Thursday, August 27, 2015

TL;DR: Pondering falling DC Comics Sales, Uncle Scrooge, New Coke and Consistency

According to Heidi (and, I guess, Bleeding Cool), DC's "DC You"/ Post-Convergence line of books is not selling at needed levels, perhaps far below those levels as the just-launched DC You effort may be about to quietly go off into that good night.  TPTB at DC Comics must see some bad signs when it comes to future sales, something they have have a feeling for 3-4 months before comics hit the racks as we're all stuck in this "pre-order" culture from retailer to consumer.



Rumor is that there may be a call to retrench back to the Pre-Convergence line of thinking on the DCU line of books rather than the "Batgirlification" of the line, ie: Dan Didio doesn't know why the current Batgirl comic is selling, and so he's now just letting creators throw shit at the wall to see what sticks.

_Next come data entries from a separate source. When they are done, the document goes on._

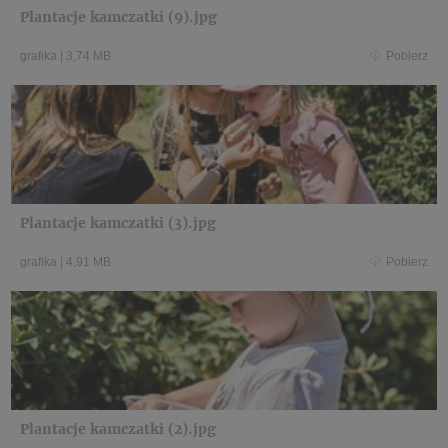
Plantacje kamczatki (9).jpg
grafika
|
3,74 MB
Pobierz
Plantacje kamczatki (3).jpg
grafika
|
4,91 MB
Pobierz
Plantacje kamczatki (2).jpg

Here's where I'm going to say something that seems obvious, but isn't treated as such, so bare with me before rushing to the comments, but:  the idea that continuity doesn't matter in comics - something longtime comic fans, some of my online pals who come to this very site like to say, may very well be wrong.   Even if "Continuity", as in "nitpicking details over a forty year run on a comic" is unnecessary, I'd suggest that Consistency absolutely does matter.

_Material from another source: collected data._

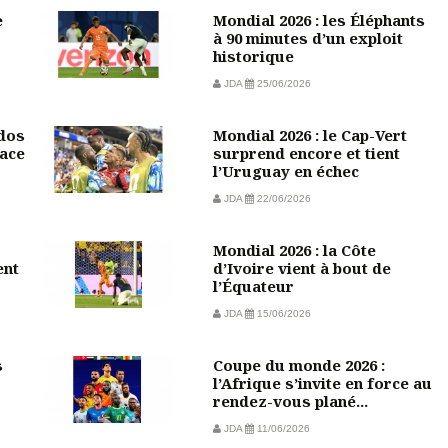
e
Mondial 2026 : les Éléphants
à 90 minutes d’un exploit
historique
JDA
25/06/2026
 dos
Mondial 2026 : le Cap-Vert
face
surprend encore et tient
l’Uruguay en échec
JDA
22/06/2026
Mondial 2026 : la Côte
ent
d’Ivoire vient à bout de
l’Équateur
JDA
15/06/2026
s
Coupe du monde 2026 :
l’Afrique s’invite en force au
rendez-vous plané...
JDA
11/06/2026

And it may be DC's lack of Consistency/ Continuity that's led to the sudden death spiral for sales.

Let's Apply This to Scrooge McDuck




I'm not really reading much DC or Marvel these days.  But I can pick up an Uncle Scrooge comic, and, you know what?  Uncle Scrooge is a miserly Scottish duck with a taste for adventure, business, and he has a hoarding problem.  I can skip reading Scrooge for a year and then come back and there he is in his pince-nez and top hat, usually with the same coat and stick, and there's Huey, Dewey and Louie.  Whether they go to an underground cavern looking for gold or they're in a duel with the Beagle Boys, I don't open the comic to find Scrooge is now living in San Francisco, has a supporting cast made up of homages to Fleischer studio characters, Donald is AWOL and find Scrooge has given up on adventuring and making money in favor of making artisanal yogurts.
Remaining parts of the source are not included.